- What you have to do
Print, exactly as they stand, the lines below from the one that has "13 Lug 2025" to the one that has "akmaya başlar. Eğer", inclusive, leaving out the pictures.

Page images and extracted text:

┏━━

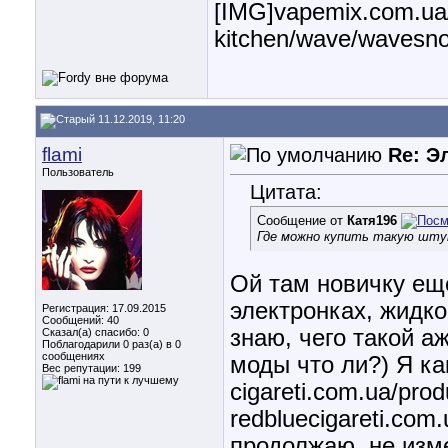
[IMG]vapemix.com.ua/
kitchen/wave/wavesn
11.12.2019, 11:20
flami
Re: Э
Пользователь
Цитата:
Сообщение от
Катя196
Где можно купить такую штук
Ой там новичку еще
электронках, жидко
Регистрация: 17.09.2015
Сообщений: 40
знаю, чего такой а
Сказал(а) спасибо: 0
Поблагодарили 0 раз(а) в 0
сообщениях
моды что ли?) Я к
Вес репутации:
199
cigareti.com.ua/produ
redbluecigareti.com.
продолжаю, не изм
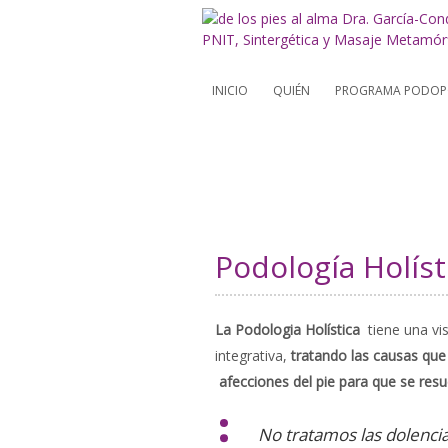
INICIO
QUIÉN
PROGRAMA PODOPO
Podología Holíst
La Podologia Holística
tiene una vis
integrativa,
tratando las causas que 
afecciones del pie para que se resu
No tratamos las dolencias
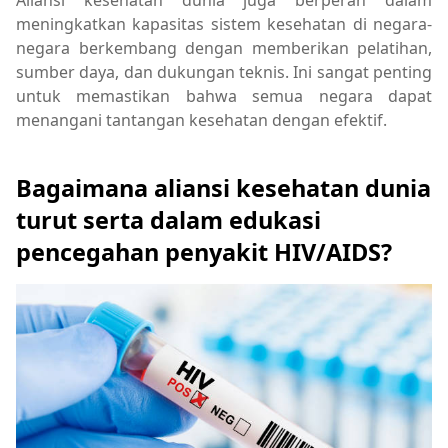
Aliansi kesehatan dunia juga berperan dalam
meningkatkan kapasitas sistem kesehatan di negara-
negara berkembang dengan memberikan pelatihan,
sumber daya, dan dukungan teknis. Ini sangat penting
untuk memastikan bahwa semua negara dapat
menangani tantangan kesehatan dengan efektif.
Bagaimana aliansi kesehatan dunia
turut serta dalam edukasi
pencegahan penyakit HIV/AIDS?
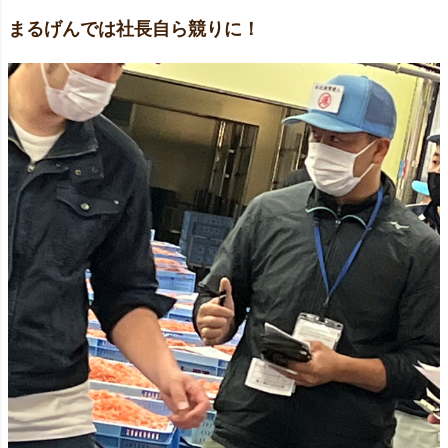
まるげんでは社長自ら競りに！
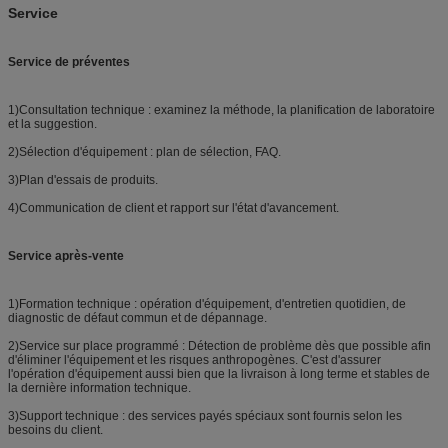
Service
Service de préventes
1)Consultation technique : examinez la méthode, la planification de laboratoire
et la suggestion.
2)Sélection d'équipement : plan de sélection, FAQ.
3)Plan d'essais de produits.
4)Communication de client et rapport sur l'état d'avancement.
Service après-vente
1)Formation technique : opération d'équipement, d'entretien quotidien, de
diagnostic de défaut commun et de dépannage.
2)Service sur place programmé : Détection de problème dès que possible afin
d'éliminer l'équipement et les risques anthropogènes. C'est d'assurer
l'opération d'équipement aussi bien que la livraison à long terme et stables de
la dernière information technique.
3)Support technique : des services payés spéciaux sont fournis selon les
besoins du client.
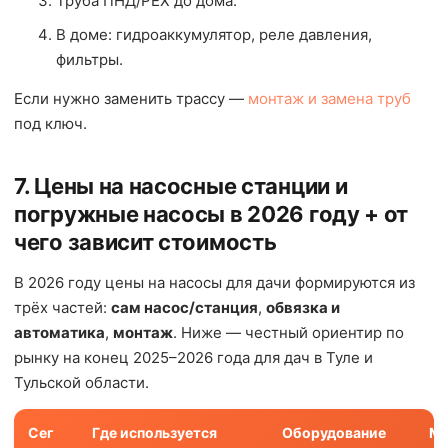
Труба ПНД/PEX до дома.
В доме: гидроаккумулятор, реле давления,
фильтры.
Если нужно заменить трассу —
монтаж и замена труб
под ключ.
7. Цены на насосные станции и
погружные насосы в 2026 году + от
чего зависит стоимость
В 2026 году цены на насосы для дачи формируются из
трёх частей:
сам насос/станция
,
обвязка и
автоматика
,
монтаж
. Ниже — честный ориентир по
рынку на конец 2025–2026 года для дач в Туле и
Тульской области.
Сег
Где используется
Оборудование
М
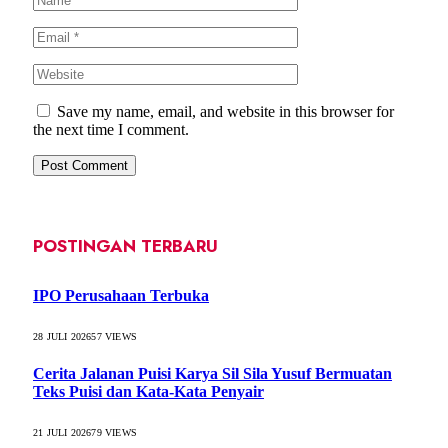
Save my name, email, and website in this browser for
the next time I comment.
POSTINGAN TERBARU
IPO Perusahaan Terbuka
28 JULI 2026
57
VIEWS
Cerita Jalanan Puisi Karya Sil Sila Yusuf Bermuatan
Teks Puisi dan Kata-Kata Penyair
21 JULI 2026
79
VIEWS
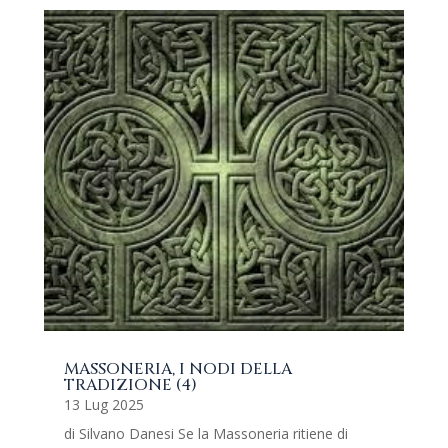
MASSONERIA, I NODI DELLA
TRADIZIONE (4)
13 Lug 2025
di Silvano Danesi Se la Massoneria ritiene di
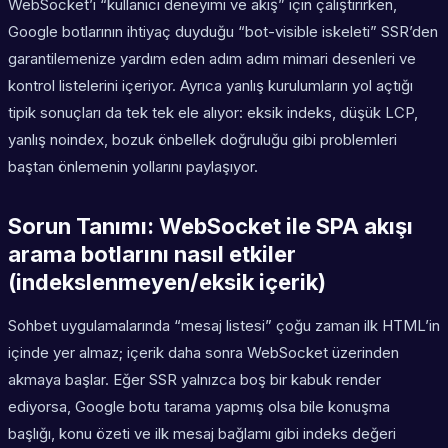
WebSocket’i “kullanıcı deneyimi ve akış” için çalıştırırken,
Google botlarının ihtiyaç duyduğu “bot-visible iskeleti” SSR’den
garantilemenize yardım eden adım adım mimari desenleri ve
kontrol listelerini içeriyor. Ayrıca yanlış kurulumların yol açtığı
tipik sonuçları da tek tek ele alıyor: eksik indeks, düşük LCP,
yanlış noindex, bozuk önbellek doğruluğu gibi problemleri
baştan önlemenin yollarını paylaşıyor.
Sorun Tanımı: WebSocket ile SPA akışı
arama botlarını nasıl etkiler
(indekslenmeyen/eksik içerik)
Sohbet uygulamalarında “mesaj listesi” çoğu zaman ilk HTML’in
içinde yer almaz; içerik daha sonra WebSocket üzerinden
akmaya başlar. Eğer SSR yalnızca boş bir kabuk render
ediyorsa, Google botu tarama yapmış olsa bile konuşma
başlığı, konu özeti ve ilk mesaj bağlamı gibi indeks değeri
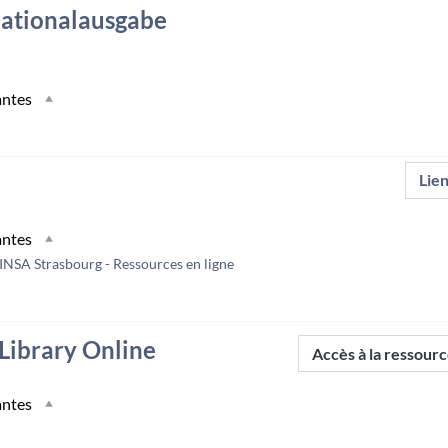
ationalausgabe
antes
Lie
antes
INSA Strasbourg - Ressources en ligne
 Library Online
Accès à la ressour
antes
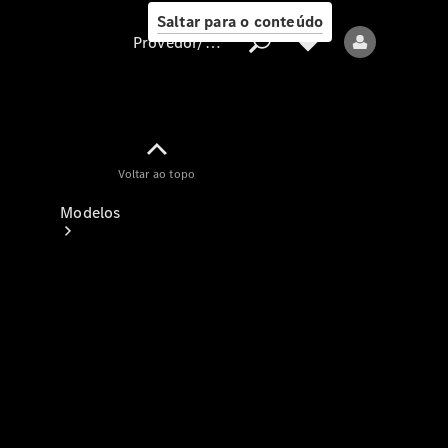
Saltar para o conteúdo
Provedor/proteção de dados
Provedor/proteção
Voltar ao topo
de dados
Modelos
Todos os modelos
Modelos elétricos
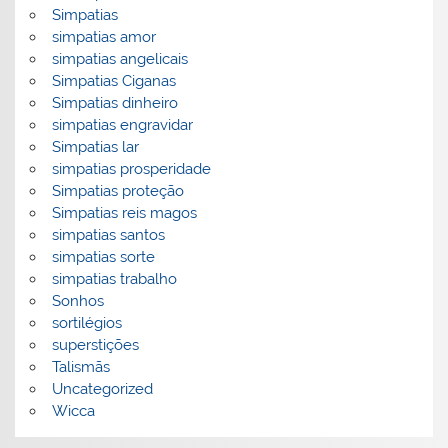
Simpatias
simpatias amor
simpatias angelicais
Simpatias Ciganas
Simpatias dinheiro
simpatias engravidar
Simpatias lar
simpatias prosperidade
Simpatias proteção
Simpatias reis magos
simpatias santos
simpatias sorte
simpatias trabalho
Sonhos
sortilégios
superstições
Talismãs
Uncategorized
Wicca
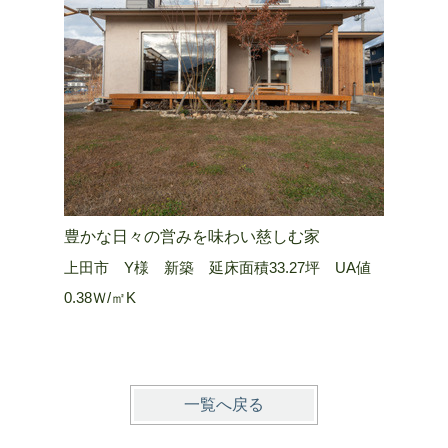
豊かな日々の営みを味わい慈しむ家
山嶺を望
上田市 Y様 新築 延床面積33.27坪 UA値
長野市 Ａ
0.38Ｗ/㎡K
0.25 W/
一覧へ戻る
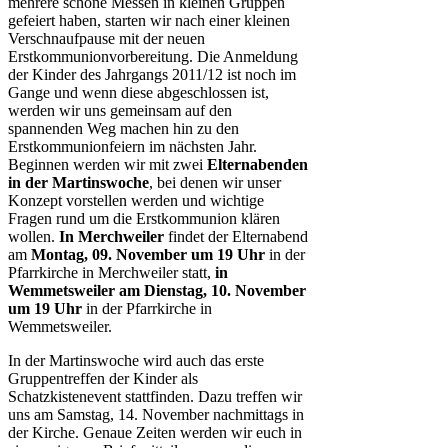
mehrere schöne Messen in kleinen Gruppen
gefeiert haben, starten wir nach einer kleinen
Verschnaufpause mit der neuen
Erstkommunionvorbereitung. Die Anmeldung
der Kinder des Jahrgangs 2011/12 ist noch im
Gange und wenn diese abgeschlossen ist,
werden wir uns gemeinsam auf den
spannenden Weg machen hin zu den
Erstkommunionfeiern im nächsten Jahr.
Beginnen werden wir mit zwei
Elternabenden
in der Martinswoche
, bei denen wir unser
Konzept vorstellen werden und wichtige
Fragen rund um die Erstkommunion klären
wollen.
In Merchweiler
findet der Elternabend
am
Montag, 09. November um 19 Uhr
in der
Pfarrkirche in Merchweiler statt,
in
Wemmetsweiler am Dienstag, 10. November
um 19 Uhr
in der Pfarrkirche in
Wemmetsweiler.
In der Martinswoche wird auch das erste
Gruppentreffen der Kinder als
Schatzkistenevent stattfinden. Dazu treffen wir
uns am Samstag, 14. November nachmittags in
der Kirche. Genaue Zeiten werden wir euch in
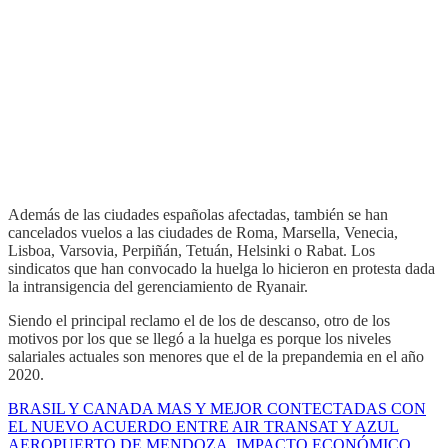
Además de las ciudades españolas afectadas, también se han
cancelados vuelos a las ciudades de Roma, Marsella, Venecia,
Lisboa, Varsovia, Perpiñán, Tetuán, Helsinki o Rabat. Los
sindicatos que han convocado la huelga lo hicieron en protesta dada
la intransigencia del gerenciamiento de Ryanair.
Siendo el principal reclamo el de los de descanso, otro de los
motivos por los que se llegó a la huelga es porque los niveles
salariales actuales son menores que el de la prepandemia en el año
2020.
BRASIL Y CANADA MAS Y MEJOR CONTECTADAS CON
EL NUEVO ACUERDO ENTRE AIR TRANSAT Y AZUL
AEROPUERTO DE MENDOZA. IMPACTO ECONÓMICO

┗━━

- Result of the task
13 Lug 2025
di Silvano Danesi Se la Massoneria ritiene di
WebSocket’i “kullanıcı deneyimi ve akış” için çalıştırırken,
Google botlarının ihtiyaç duyduğu “bot-visible iskeleti” SSR’den
garantilemenize yardım eden adım adım mimari desenleri ve
kontrol listelerini içeriyor. Ayrıca yanlış kurulumların yol açtığı
tipik sonuçları da tek tek ele alıyor: eksik indeks, düşük LCP,
yanlış noindex, bozuk önbellek doğruluğu gibi problemleri
baştan önlemenin yollarını paylaşıyor.
Sorun Tanımı: WebSocket ile SPA akışı
arama botlarını nasıl etkiler
(indekslenmeyen/eksik içerik)
Sohbet uygulamalarında “mesaj listesi” çoğu zaman ilk HTML’in
içinde yer almaz; içerik daha sonra WebSocket üzerinden
akmaya başlar. Eğer SSR yalnızca boş bir kabuk render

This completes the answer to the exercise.